What needs to be done: Without any pictures, copy the records below once more, exactly as they are.

Data supplied:

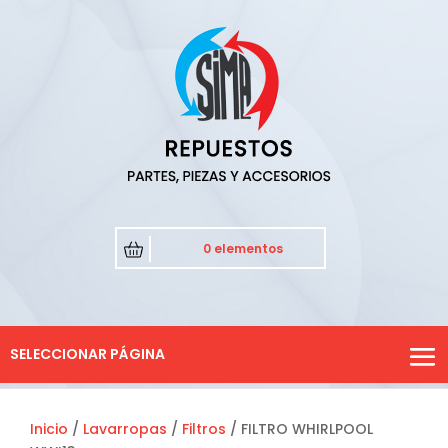
0 elementos
SELECCIONAR PÁGINA
Inicio
/
Lavarropas
/
Filtros
/ FILTRO WHIRLPOOL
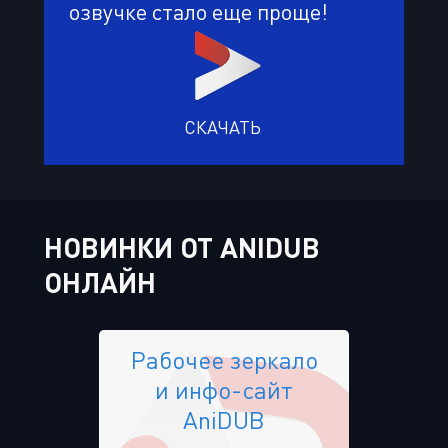
озвучке стало еще проще!
СКАЧАТЬ
НОВИНКИ ОТ ANIDUB
ОНЛАЙН
Рабочее зеркало
и инфо-сайт
AniDUB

Solution to the problem:
0 elementos
SELECCIONAR PÁGINA
Inicio
/
Lavarropas
/
Filtros
/ FILTRO WHIRLPOOL
озвучке стало еще проще!
СКАЧАТЬ
НОВИНКИ ОТ ANIDUB
ОНЛАЙН
Рабочее зеркало
и инфо-сайт
AniDUB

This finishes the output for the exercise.